Table of Contents
URL: https://www.progressiverobot.com/image-processing-using-llama-huggingface/
Introduction
Extracting insights from images has long been a challenge across industries like finance, healthcare, and law. Traditional methods, such as Optical Character Recognition (OCR), have struggled with complex layouts and contextual understanding.
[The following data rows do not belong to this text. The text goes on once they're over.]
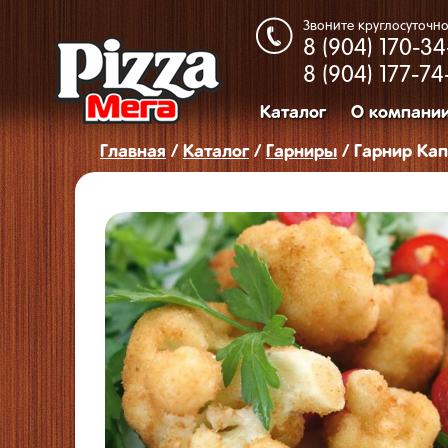
Звоните круглосуточно
8 (904)
170-34
8 (904)
177-74
Каталог
О компани
Главная
/
Каталог
/
Гарниры
/ Гарнир Кап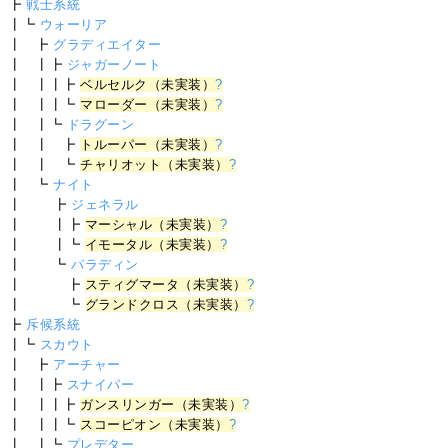
┣
戦士系統
┃┗
ウォーリア
┃ ┣
グラディエイター
┃ ┃┣
ジャガーノート
┃ ┃┃┣
ベルセルク（未実装）
?
┃ ┃┃┗
マローダー（未実装）
?
┃ ┃┗
ドラグーン
┃ ┃ ┣
トルーパー（未実装）
?
┃ ┃ ┗
チャリオット（未実装）
?
┃ ┗
ナイト
┃ ┣
ジェネラル
┃ ┃┣
マーシャル（未実装）
?
┃ ┃┗
イモータル（未実装）
?
┃ ┗
パラディン
┃ ┣
スティグマータ（未実装）
?
┃ ┗
グランドクロス（未実装）
?
┣
斥候系統
┃┗
スカウト
┃ ┣
アーチャー
┃ ┃┣
スナイパー
┃ ┃┃┣
ガンスリンガー（未実装）
?
┃ ┃┃┗
スコーピオン（未実装）
?
┃ ┃┗
プレデター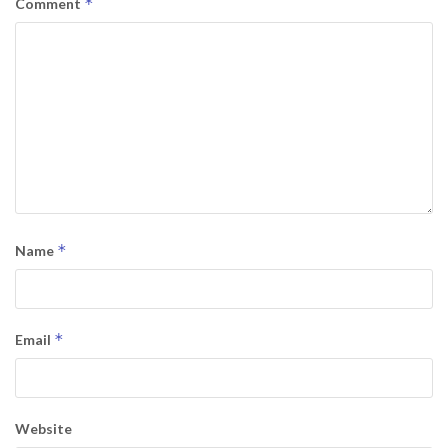
*
Comment
*
Name
*
Email
Website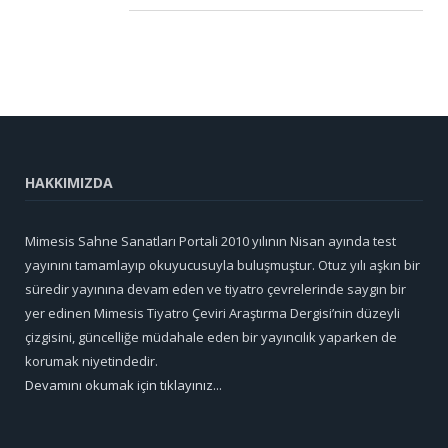
HAKKIMIZDA
Mimesis Sahne Sanatları Portali 2010 yılının Nisan ayında test
yayınını tamamlayıp okuyucusuyla buluşmuştur. Otuz yılı aşkın bir
süredir yayınına devam eden ve tiyatro çevrelerinde saygın bir
yer edinen Mimesis Tiyatro Çeviri Araştırma Dergisi’nin düzeyli
çizgisini, güncelliğe müdahale eden bir yayıncılık yaparken de
korumak niyetindedir.
Devamını okumak için tıklayınız...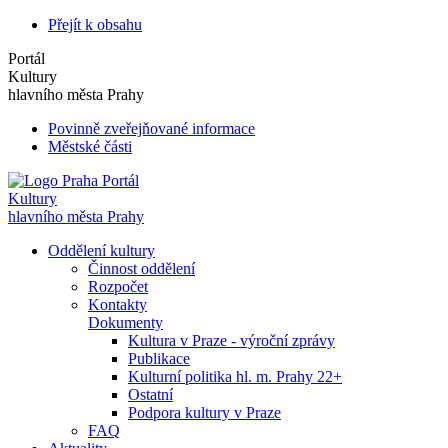
Přejít k obsahu
Portál
Kultury
hlavního města Prahy
Povinně zveřejňované informace
Městské části
Portál
Kultury
hlavního města Prahy
Oddělení kultury
Činnost oddělení
Rozpočet
Kontakty
Dokumenty
Kultura v Praze - výroční zprávy
Publikace
Kulturní politika hl. m. Prahy 22+
Ostatní
Podpora kultury v Praze
FAQ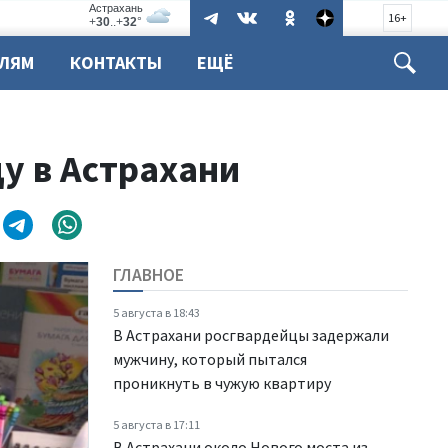
16+
ЕЛЯМ
КОНТАКТЫ
ЕЩЁ
ду в Астрахани
ГЛАВНОЕ
5 августа в 18:43
В Астрахани росгвардейцы задержали
мужчину, который пытался
проникнуть в чужую квартиру
5 августа в 17:11
В Астрахани около Нового моста из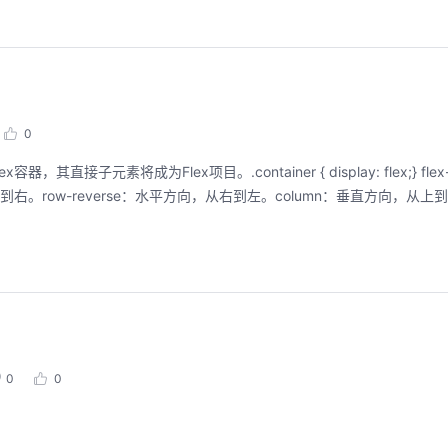
0
项目。.container { display: flex;} flex-direction定义主
ow-reverse：水平方向，从右到左。column：垂直方向，从上到下。c
0
0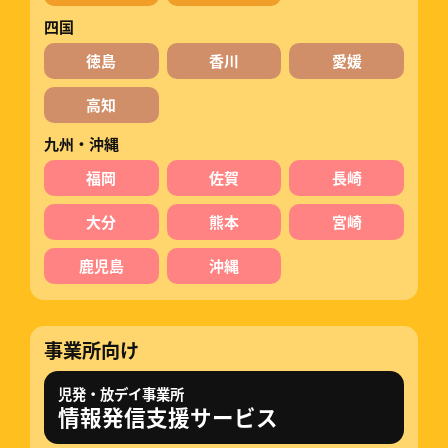
四国
徳島
香川
愛媛
高知
九州・沖縄
福岡
佐賀
長崎
大分
熊本
宮崎
鹿児島
沖縄
事業所向け
児発・放デイ事業所
情報発信支援サービス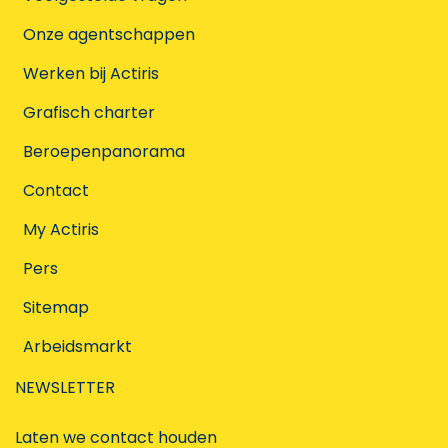
Onze agentschappen
Werken bij Actiris
Grafisch charter
Beroepenpanorama
Contact
My Actiris
Pers
Sitemap
Arbeidsmarkt
NEWSLETTER
Laten we contact houden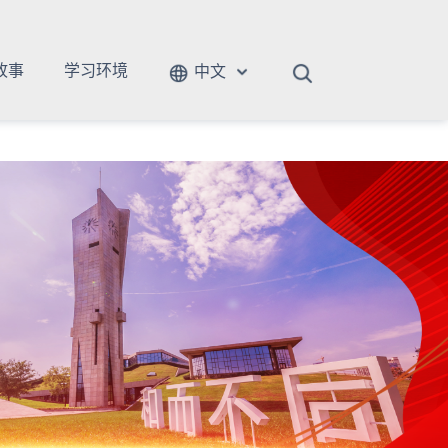
故事
学习环境
中文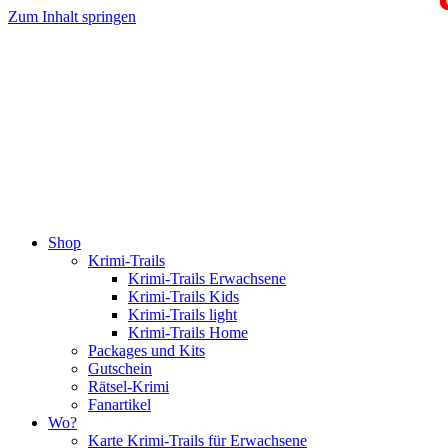
Zum Inhalt springen
Shop
Krimi-Trails
Krimi-Trails Erwachsene
Krimi-Trails Kids
Krimi-Trails light
Krimi-Trails Home
Packages und Kits
Gutschein
Rätsel-Krimi
Fanartikel
Wo?
Karte Krimi-Trails für Erwachsene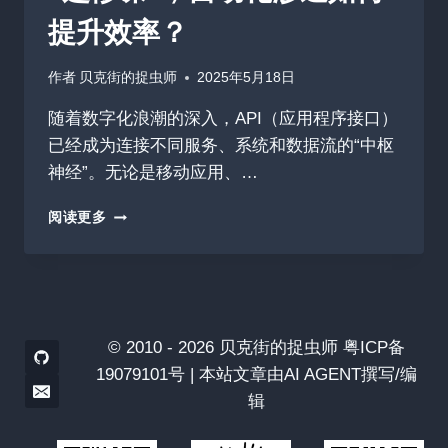
被
提升效率？
提
及
作者
贝克街的捉虫师
2025年5月18日
随着数字化浪潮的深入，API（应用程序接口）
已经成为连接不同服务、系统和数据流的“中枢
神经”。无论是移动应用、…
2025：
阅读更多
API
安
全
测
试
不
© 2010 - 2026 贝克街的捉虫师 粤ICP备
再
19079101号 | 本站文章由AI AGENT撰写/编
是
辑
“选
修
课”，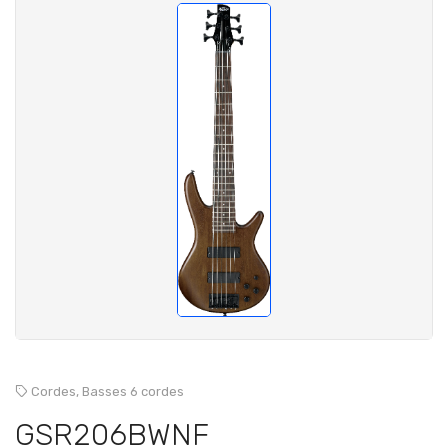
Cordes,
Basses 6 cordes
GSR206BWNF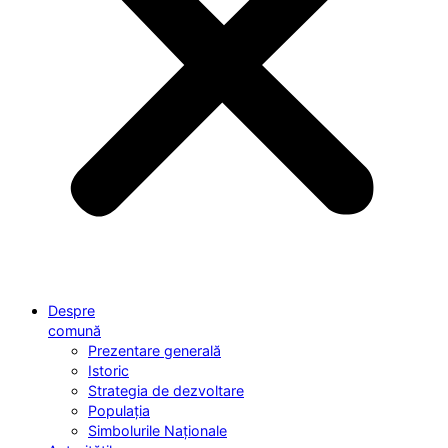
Despre
comună
Prezentare generală
Istoric
Strategia de dezvoltare
Populația
Simbolurile Naționale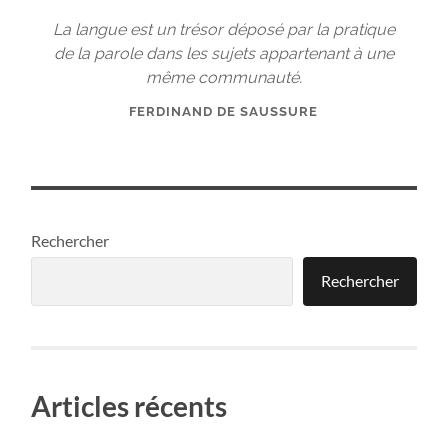
La langue est un trésor déposé par la pratique
de la parole dans les sujets appartenant à une
même communauté.
FERDINAND DE SAUSSURE
Rechercher
Rechercher
Articles récents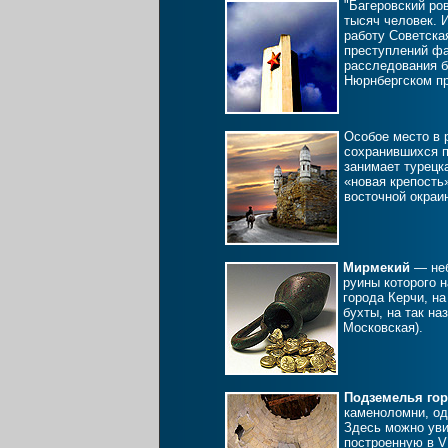
"Багеровский ро
тысяч человек. 
работу Советска
преступлений ф
расследования 
Нюрнбергском пр
Особое место в 
сохранившихся п
занимает турецк
«новая крепость
восточной окраи
Мирмекий
— неб
руины которого 
города Керчи, н
бухты, на так н
Московская).
Подземелья го
каменоломни, одн
Здесь можно уви
построенную в V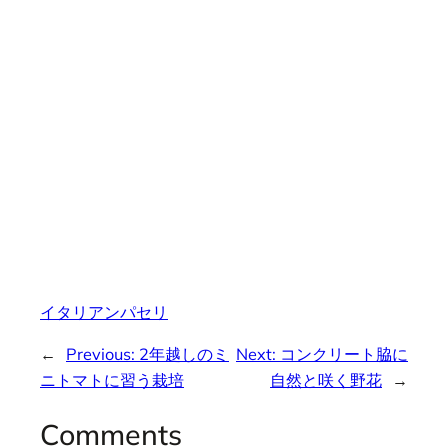
イタリアンパセリ
←
Previous:
2年越しのミ
Next:
コンクリート脇に
ニトマトに習う栽培
自然と咲く野花
→
Comments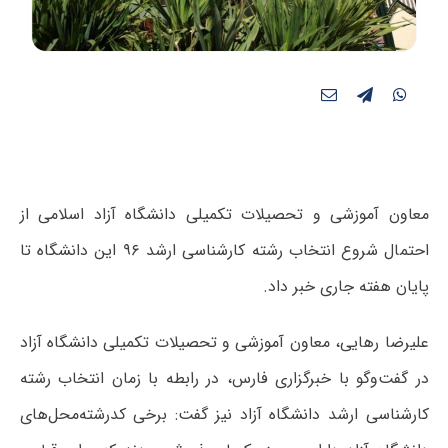
معاون آموزشی و تحصیلات تکمیلی دانشگاه آزاد اسلامی از
احتمال شروع انتخاب رشته کارشناسی ارشد ۹۶ این دانشگاه تا
پایان هفته جاری خبر داد.
علیرضا رهایی، معاون آموزشی و تحصیلات تکمیلی دانشگاه آزاد
در گفت‌وگو با خبرگزاری فارس، در رابطه با زمان انتخاب رشته
کارشناسی ارشد دانشگاه آزاد نیز گفت: برخی کدرشته‌محل‌های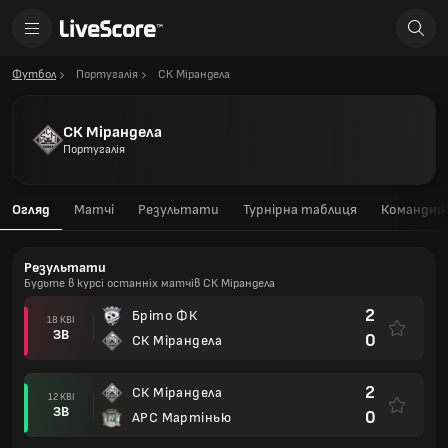
Футбол
Португалія
СК Мірандела
СК Мірандела
Португалія
Огляд
Матчі
Результати
Турнірна таблиця
Командний
Результати
Будьте в курсі останніх матчів СК Мірандела
2
Бріто ФК
18 КВІ
ЗВ
0
СК Мірандела
2
СК Мірандела
12 КВІ
ЗВ
0
АРС Мартінью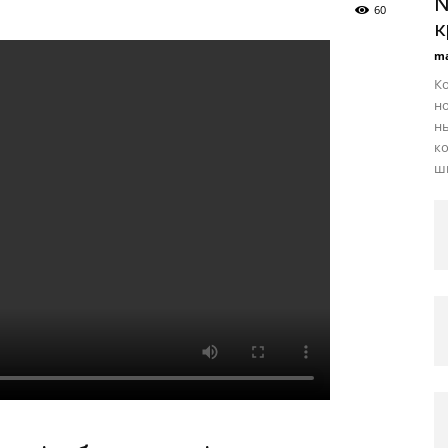
N
60
к
ma
Ко
но
нь
ко
ши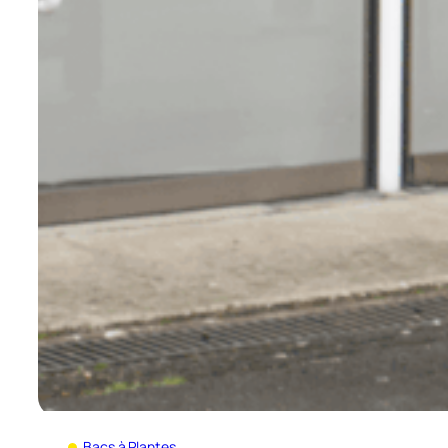
Bacs à Plantes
Llama 3.2 Vision, an advanced AI model, enhances image processing capabilities like Visual Question Answering and OCR. By integrating this model with the cloud provider's cloud infrastructure, this tutorial provides a scalable and efficient way to implement AI-powered image processing.
In this tutorial, you will learn to set up Llama 3.2 Vision with the cloud provider's cloud infrastructure, and demonstrate how to use it for AI-powered image processing for extracting employee IDs and names from images. We will cover the installation and configuration steps, as well as provide examples of how to use the model for Visual Question Answering and OCR. By the end of this tutorial, you will have a solid understanding of how to leverage Llama 3.2 Vision for your image processing needs.
Prerequisites
Before proceeding, ensure you have:
- A GPU cloud servers with Python 3.10+ installed.
- A object storage account with an access key and secret key.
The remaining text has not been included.